O domínio militar holandês em Pernambuco, no século XVII, possibilitou o encontro de Maurício de Nassau, o administrador intelectual, e o médico Guilherme Piso em terras brasileiras.

Desse relacionamento, foi produzido pelo médico holandês, com o apoio financeiro do administrador, as maiores e mais importantes obras médicas do Brasil seiscentista, História Natural do Brasil e História Natural e Médica da Índia Ocidental.

Piso nasceu em Leyden (Holanda), em 1611 e diplomou-se em Medicina em Caen (França), em 1633. Ele chegou ao Brasil, em 1637, e ocupou a chefia dos Serviços Médicos das Índias ocidentais.

Permaneceu em Pernambuco sete anos e durante esse período coletou material e fez inigualáveis observações que culminaram na elaboração dos seus dois livros. Retornou à Holanda, em 1644, tendo clinicado em Amsterdam, até 1678, quando morreu.

De imediato, Piso constatou que a prática médica era exercida por leigos não capacitados. Propôs ao governador a reforma e ampliação do Hospital do Forte de São Jorge, no Recife, objetivando a melhora dos cuidados médicos da população.

Antes da conquista holandesa, as praticas médicas eram, em grande parte, dominadas pelas farmácias dos jesuítas. As suas  famosas fórmulas mágicas resolviam  todos os problemas de saúde, inclusive o desespero de algumas famílias com  o cozimento para a virgindade perdida, do Irmão Boticário Manoel de Carvalho.  Por outro lado, a interferência do poder eclesiástico sobre os governadores era tão intensa que, em 1707, D. Sebastião Monteiro ordenou que os médicos da corte não tratassem os doentes que não se confessassem e comungassem.

Com a nova diretriz  imposta por Piso, foi possível  reunir no hospital do Forte de São Jorge vários médicos e cirurgiões-barbeiros, alguns judeus fugidos das acusações da contra-reforma promovida pela Igreja na Europa. Nesse hospital, Guilherme Piso tomou conhecimento da Medicina indígena e, de modo genial, comprovou que ela curava mais que as amputações indicadas pelos cirurgiões-barbeiros.

 

No seu livro, História Natural Do Brasil, ele fez a descrição de várias doenças infecciosas. No capítulo, Das lombrigas, identificou corretamente o Ascaris lumbricoides e o Enterobius vermiculares, dois dos parasitas intestinais ainda muito comuns, no Brasil, afirmando  que poderiam ser encontrados no estômago, vesícula biliar e coração, caracterizando de forma incontestável que também realizava necropsias, na mesma época em que a sua prática era temida na Europa cristianizada.

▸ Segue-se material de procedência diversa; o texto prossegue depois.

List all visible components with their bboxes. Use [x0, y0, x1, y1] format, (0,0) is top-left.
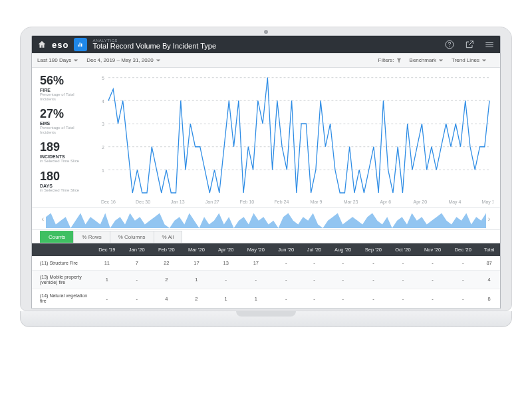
period-dropdown[interactable]: Last 180 Days: [37, 57, 78, 63]
table-cell: -: [388, 289, 417, 308]
table-cell: 17: [240, 256, 271, 271]
table-header[interactable]: [32, 243, 92, 256]
row-label: (13) Mobile property (vehicle) fire: [32, 271, 92, 289]
stat-block: 56%FIREPercentage of Total Incidents: [40, 74, 91, 101]
table-cell: -: [388, 256, 417, 271]
stats-panel: 56%FIREPercentage of Total Incidents27%E…: [32, 68, 95, 207]
stat-label: INCIDENTS: [40, 154, 91, 159]
svg-text:May 18: May 18: [482, 198, 493, 204]
table-cell: -: [328, 271, 358, 289]
table-cell: 1: [182, 271, 211, 289]
stat-sublabel: Percentage of Total Incidents: [40, 92, 91, 101]
svg-text:3: 3: [102, 121, 104, 127]
table-cell: -: [418, 271, 448, 289]
app-chip-icon[interactable]: [74, 38, 87, 51]
mini-chart[interactable]: [46, 209, 486, 228]
svg-text:Apr 20: Apr 20: [414, 198, 428, 204]
table-header[interactable]: Dec '20: [448, 243, 478, 256]
table-cell: -: [388, 271, 417, 289]
table-cell: 11: [92, 256, 122, 271]
table-row: (14) Natural vegetation fire--4211------…: [32, 289, 500, 308]
trendlines-dropdown[interactable]: Trend Lines: [452, 57, 487, 63]
svg-text:Apr 6: Apr 6: [380, 198, 391, 204]
chevron-down-icon: [481, 58, 487, 63]
filters-chip[interactable]: Filters:: [378, 57, 402, 63]
stat-label: DAYS: [40, 184, 91, 188]
app-screen: eso ANALYTICS Total Record Volume By Inc…: [31, 35, 501, 309]
table-header[interactable]: May '20: [240, 243, 271, 256]
svg-text:Mar 23: Mar 23: [344, 198, 358, 204]
tab--rows[interactable]: % Rows: [73, 231, 110, 243]
table-cell: 1: [240, 289, 271, 308]
table-header[interactable]: Nov '20: [418, 243, 448, 256]
page-title: Total Record Volume By Incident Type: [92, 43, 216, 51]
stat-block: 180DAYSin Selected Time Slice: [40, 170, 91, 193]
table-cell: 22: [152, 256, 182, 271]
tab-counts[interactable]: Counts: [40, 231, 74, 243]
table-cell: -: [358, 256, 389, 271]
table-header[interactable]: Dec '19: [92, 243, 122, 256]
table-header[interactable]: Jan '20: [122, 243, 152, 256]
svg-text:1: 1: [102, 167, 104, 173]
table-cell: -: [328, 289, 358, 308]
row-label: (14) Natural vegetation fire: [32, 289, 92, 308]
table-cell: 7: [122, 256, 152, 271]
table-cell: -: [122, 271, 152, 289]
table-cell: -: [358, 289, 389, 308]
benchmark-label: Benchmark: [410, 57, 436, 63]
table-cell: 2: [182, 289, 211, 308]
table-header[interactable]: Feb '20: [152, 243, 182, 256]
table-cell: -: [92, 289, 122, 308]
table-header[interactable]: Jun '20: [271, 243, 301, 256]
timeline-right-caret[interactable]: ›: [486, 209, 492, 229]
svg-point-1: [450, 47, 450, 47]
table-header[interactable]: Sep '20: [358, 243, 389, 256]
table-cell: -: [240, 271, 271, 289]
table-header[interactable]: Apr '20: [211, 243, 240, 256]
stat-block: 189INCIDENTSin Selected Time Slice: [40, 141, 91, 164]
top-bar: eso ANALYTICS Total Record Volume By Inc…: [32, 36, 500, 53]
tab--columns[interactable]: % Columns: [110, 231, 154, 243]
filter-icon: [396, 58, 402, 63]
stat-value: 56%: [40, 74, 91, 86]
stat-block: 27%EMSPercentage of Total Incidents: [40, 108, 91, 134]
share-icon[interactable]: [464, 39, 475, 50]
chevron-down-icon: [156, 58, 161, 63]
table-row: (11) Structure Fire11722171317-------87: [32, 256, 500, 271]
table-cell: -: [271, 271, 301, 289]
table-cell: -: [448, 289, 478, 308]
chevron-down-icon: [438, 58, 444, 63]
timeline-left-caret[interactable]: ‹: [40, 209, 46, 229]
help-icon[interactable]: [444, 39, 455, 50]
table-header[interactable]: Aug '20: [328, 243, 358, 256]
table-header[interactable]: Jul '20: [301, 243, 328, 256]
benchmark-dropdown[interactable]: Benchmark: [410, 57, 444, 63]
table-cell: 87: [478, 256, 500, 271]
svg-text:2: 2: [102, 144, 104, 150]
data-table: Dec '19Jan '20Feb '20Mar '20Apr '20May '…: [32, 243, 500, 309]
stat-value: 180: [40, 170, 91, 182]
stat-label: FIRE: [40, 88, 91, 92]
svg-text:Jan 27: Jan 27: [205, 198, 219, 204]
stat-sublabel: in Selected Time Slice: [40, 159, 91, 164]
svg-text:Jan 13: Jan 13: [171, 198, 185, 204]
table-cell: -: [328, 256, 358, 271]
table-cell: -: [301, 256, 328, 271]
menu-icon[interactable]: [484, 39, 495, 50]
svg-text:May 4: May 4: [448, 198, 461, 204]
table-header[interactable]: Oct '20: [388, 243, 417, 256]
date-range-label: Dec 4, 2019 – May 31, 2020: [86, 57, 154, 63]
period-label: Last 180 Days: [37, 57, 71, 63]
table-cell: 2: [152, 271, 182, 289]
stat-sublabel: in Selected Time Slice: [40, 188, 91, 193]
svg-text:Mar 9: Mar 9: [311, 198, 323, 204]
main-chart[interactable]: 12345Dec 16Dec 30Jan 13Jan 27Feb 10Feb 2…: [95, 73, 493, 206]
tab--all[interactable]: % All: [154, 231, 183, 243]
table-header[interactable]: Mar '20: [182, 243, 211, 256]
table-cell: 1: [92, 271, 122, 289]
table-header[interactable]: Total: [478, 243, 500, 256]
home-icon[interactable]: [37, 40, 47, 49]
mini-timeline[interactable]: ‹ ›: [32, 207, 500, 230]
svg-text:Dec 30: Dec 30: [136, 198, 150, 204]
date-range-dropdown[interactable]: Dec 4, 2019 – May 31, 2020: [86, 57, 161, 63]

A Piso coube a primazia de ter relacionado a cirrose ao alcoolismo e a má nutrição. A descrição dele foi anterior, em quase 200 anos, da feita por Laennec, em 1826. Como tratamento prescrevia dieta de alimentos e bebidas frescas, diuréticos vegetais e paracentece (drenagem do líquido acumulado no abdome = barriga d’água). No seu livro, a clareza do quadro clínico é impressionante:  Na dissecção dos cadáveres, sobretudo de doentes que morreram de anasarca ou ascite, às vezes se encontra o fígado de cor tirante a branco, abrindo em frendas, sem vestígio sequer de sangue.

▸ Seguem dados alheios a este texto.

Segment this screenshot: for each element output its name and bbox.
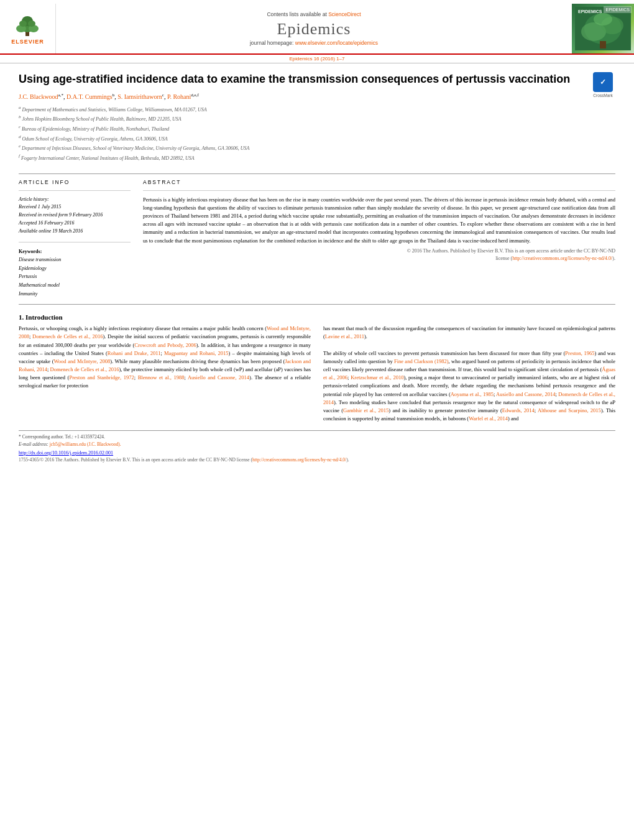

Ele também confirmou a sifilização do Brasil pelo europeu. Na referência às doenças femininas, assegurou que mais da metade das holandesas sofriam de corrimento vaginal e doenças  venérias  e que as índias eram mais sadias que as brancas.

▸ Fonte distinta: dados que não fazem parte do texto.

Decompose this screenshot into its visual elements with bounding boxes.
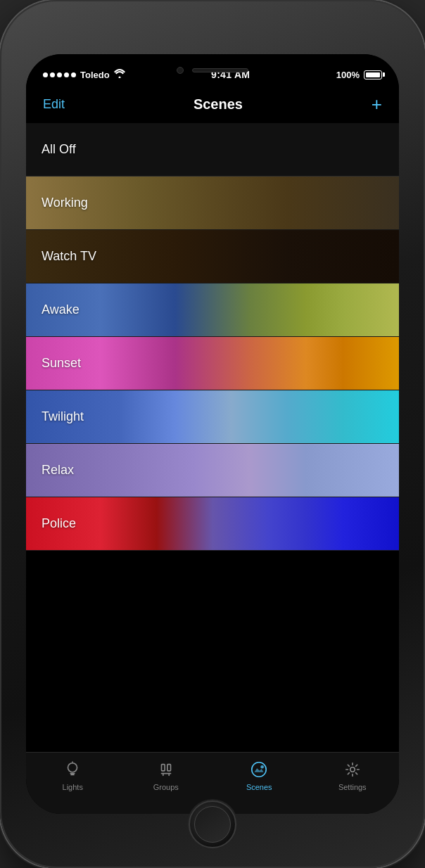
wifi-icon [114, 69, 125, 80]
scene-item-police[interactable]: Police [26, 497, 399, 551]
battery-pct-label: 100% [336, 70, 360, 80]
scene-item-relax[interactable]: Relax [26, 444, 399, 497]
page-title: Scenes [194, 96, 243, 113]
scene-label-awake: Awake [42, 302, 80, 317]
speaker [192, 68, 248, 72]
landscape-icon [249, 760, 269, 779]
scene-item-all-off[interactable]: All Off [26, 123, 399, 177]
svg-point-8 [261, 765, 265, 769]
scene-item-twilight[interactable]: Twilight [26, 390, 399, 444]
home-button[interactable] [189, 800, 236, 848]
scene-label-watch-tv: Watch TV [42, 249, 96, 264]
nav-bar: Edit Scenes + [26, 85, 399, 123]
scene-label-working: Working [42, 196, 88, 210]
tab-scenes-label: Scenes [246, 783, 272, 791]
scene-label-sunset: Sunset [42, 356, 81, 371]
phone-top-hardware [177, 67, 248, 74]
scene-item-watch-tv[interactable]: Watch TV [26, 230, 399, 283]
scene-item-sunset[interactable]: Sunset [26, 337, 399, 390]
tab-lights[interactable]: Lights [48, 760, 97, 791]
tab-scenes[interactable]: Scenes [234, 760, 284, 791]
bulb-icon [63, 760, 82, 779]
add-button[interactable]: + [372, 95, 382, 113]
tab-groups-label: Groups [153, 783, 179, 791]
svg-rect-3 [167, 765, 171, 771]
status-left: Toledo [43, 69, 125, 80]
home-button-inner [194, 806, 231, 843]
signal-icon [43, 72, 76, 77]
tab-settings[interactable]: Settings [328, 760, 377, 791]
phone-screen: Toledo 9:41 AM 100% [26, 54, 399, 814]
scenes-list: All Off Working Watch TV Awake Sunset Tw… [26, 123, 399, 752]
tab-groups[interactable]: Groups [141, 760, 191, 791]
scene-item-awake[interactable]: Awake [26, 283, 399, 337]
scene-label-all-off: All Off [42, 142, 76, 157]
gear-icon [343, 760, 362, 779]
svg-point-0 [68, 763, 77, 772]
tab-settings-label: Settings [338, 783, 367, 791]
tab-lights-label: Lights [63, 783, 83, 791]
carrier-label: Toledo [80, 70, 110, 80]
svg-point-9 [350, 767, 355, 772]
status-right: 100% [336, 70, 382, 80]
scene-item-working[interactable]: Working [26, 177, 399, 230]
scene-label-relax: Relax [42, 463, 74, 478]
scene-label-twilight: Twilight [42, 409, 84, 424]
svg-point-7 [252, 762, 266, 777]
edit-button[interactable]: Edit [43, 97, 65, 112]
phone-device: Toledo 9:41 AM 100% [0, 0, 425, 868]
battery-icon [364, 70, 382, 79]
camera [177, 67, 184, 74]
scene-label-police: Police [42, 516, 76, 531]
svg-rect-2 [161, 765, 165, 771]
groups-icon [156, 760, 176, 779]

Entre as maravilhas e precisas descrições médicas feitas pelo método holandês, está a do escorbuto, comum entre os marujos seiscentistas. Ele recomendava o uso, em grande quantidade do suco de limão e maracujá. Além das doenças com os respectivos quadros clínicos e tratamento, Piso no seu História Natural do Brasil, fez a classificação de dezenas de plantas e animais, todas elas acompanhadas de desenhos preciosos e detalhados.

A simplicidade do raciocínio científico adotado por ele, faz com que além de continuarem atuais,   pareçam ainda mais absurdas algumas recomendações de médicos do mesmo período, que prescreviam ratos domésticos com ouro em pó puríssimo.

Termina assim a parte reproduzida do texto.